- Interactive map of the 727 Tran Hung Dao area
- Alternative names: Saigon Building, President Building

General information
- Status: Demolished
- Type: Non-government
- Architectural style: Modernist
- Location: Chợ Lớn, 727 Trần Hưng Đạo Boulevard, Chợ Quán, District 5, Ho Chi Minh City, Vietnam
- Coordinates: 10°45′21″N 106°40′58″E﻿ / ﻿10.755715°N 106.682832°E
- Completed: 1960
- Demolished: Late 2016-2017
- Owner: Nguyễn Tấn Đời

Height
- Height: 48.94 m (160.6 ft)

Technical details
- Floor count: 13

Design and construction
- Known for: Haunted place

= 727 Tran Hung Dao =

Building claimed to be haunted in Ho Chi Minh City, Vietnam

The 727 Tran Hung Dao apartment, also known as Saigon or President Building, was a reportedly haunted building located in Ho Chi Minh City. It was also used by the American soldiers on rent during the Vietnam War.

It was originally commissioned by Nguyễn Tấn Đời, a Vietnamese businessman. The building with 530 rooms, divided into 6 blocks and 13 floors. The building was completed in 1960.

== History ==
The building had thirteen floors which, according to local folklore and media reports, allegedly killed workers during its construction process due to "bad luck" believed to be caused by the unlucky number, 13.

Later, the architectural engineers called a shaman to address the fear of evil spirit or bad luck. Shaman, according to local legends, brought the deceased bodies of four virgins from a "local hospital and buried them at the four corners of the building", in order to avoid any harm from evil spirits.

It is believed the local residents often hear screams of horror, the sound of a military parade, in addition to unexpected sights of spectral G.I. walking with a Vietnamese girlfriend.

A French architect had warned Doi about the building's unpromising structure such as "13 floors". Prior to its completion, workers witnessed frequent spiritual incidents associated with "the number 13". When the building was completed, US troops stayed in the building on rent.

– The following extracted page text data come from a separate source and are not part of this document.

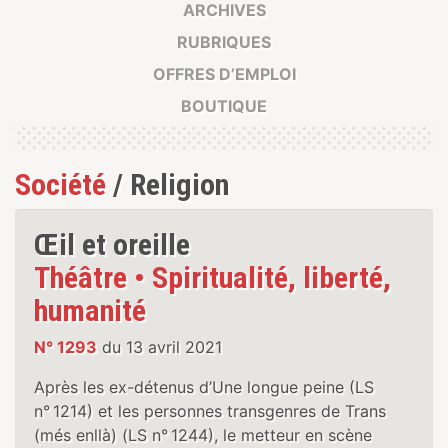
ARCHIVES
RUBRIQUES
OFFRES D’EMPLOI
BOUTIQUE
Société
/ Religion
Œil et oreille
Théâtre • Spiritualité, liberté,
humanité
N° 1293
du 13 avril 2021
Après les ex-détenus d’Une longue peine (LS
n° 1214) et les personnes transgenres de Trans
(més enllà) (LS n° 1244), le metteur en scène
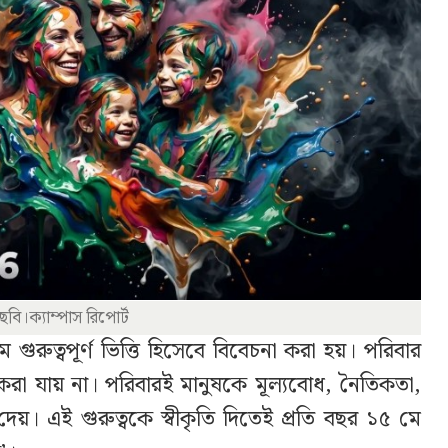
ছবি।ক্যাম্পাস রিপোর্ট
 গুরুত্বপূর্ণ ভিত্তি হিসেবে বিবেচনা করা হয়। পরিবার
না করা যায় না। পরিবারই মানুষকে মূল্যবোধ, নৈতিকতা,
া দেয়। এই গুরুত্বকে স্বীকৃতি দিতেই প্রতি বছর ১৫ মে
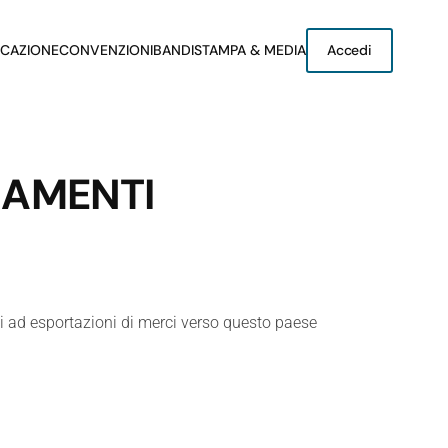
CAZIONE
CONVENZIONI
BANDI
STAMPA & MEDIA
Accedi
AGAMENTI
vi ad esportazioni di merci verso questo paese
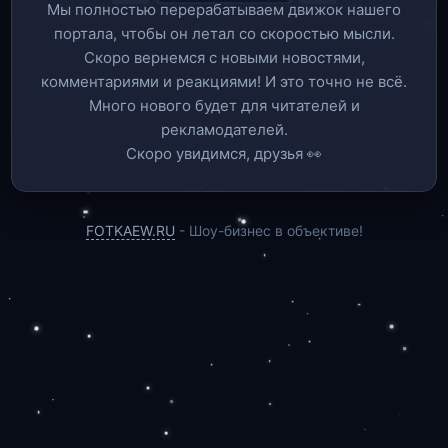
Мы полностью перерабатываем движок нашего
портала, чтобы он летал со скоростью мысли.
Скоро вернемся c новыми новостями,
комментариями и реакциями! И это точно не всё.
Много нового будет для читателей и
рекламодателей.
Скоро увидимся, друзья 👀
FOTKAEW.RU
- Шоу-бизнес в объективе!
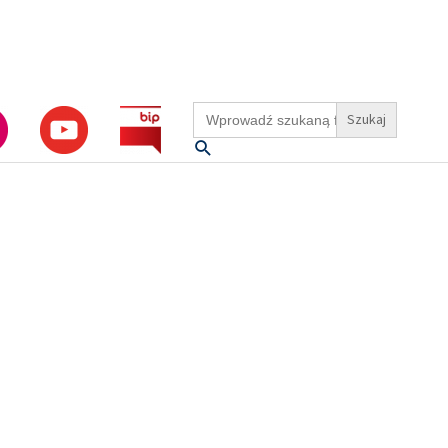
Search
for:
Szukaj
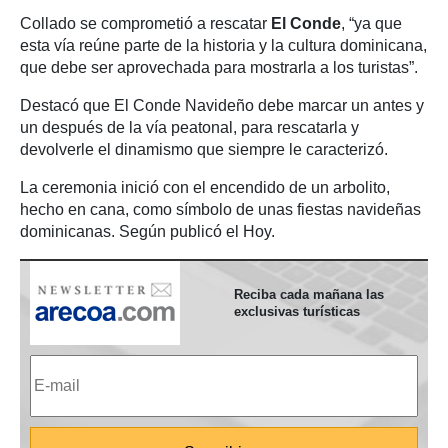
Collado se comprometió a rescatar
El Conde
, “ya que
esta vía reúne parte de la historia y la cultura dominicana,
que debe ser aprovechada para mostrarla a los turistas”.
Destacó que El Conde Navideño debe marcar un antes y
un después de la vía peatonal, para rescatarla y
devolverle el dinamismo que siempre le caracterizó.
La ceremonia inició con el encendido de un arbolito,
hecho en cana, como símbolo de unas fiestas navideñas
dominicanas. Según publicó el Hoy.
Reciba cada mañana las
exclusivas turísticas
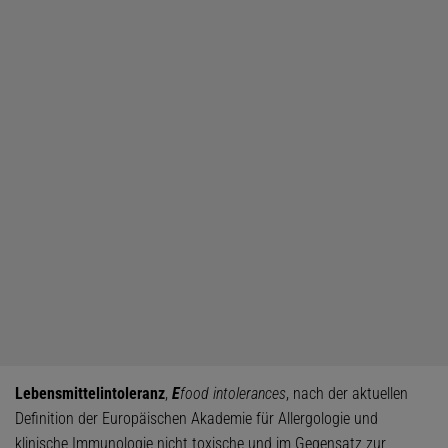
Lebensmittelintoleranz
,
E
food intolerances
, nach der aktuellen
Definition der Europäischen Akademie für Allergologie und
klinische Immunologie nicht toxische und im Gegensatz zur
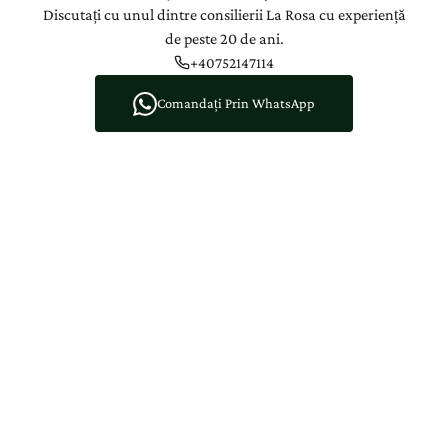
Discutați cu unul dintre consilierii La Rosa cu experiență
de peste 20 de ani.
+40752147114
Comandați Prin WhatsApp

After the war ended, some Vietnamese families stayed in the building, and since then local residents have reportedly heard screams and the sounds of a military parade.
=== Later development ===
In 2016 or earlier, the local authorities of Ho Chi Minh City stated site clearance in the city, including 727 Tran Hung Dao. They removed households from the apartment, however ten families refused to leave the site because the compensation rate provided by the authorities was allegedly low. Most of the locals here have moved into the nearby 109 Nguyễn Biểu apartment.
==In popular culture==
The building has been featured in movies, some notable are Scandal (2012) and Cho Lon (2013). The building also made appearance in Block B's "Nillili Mambo" 2012 music video, a single from the Blockbuster album.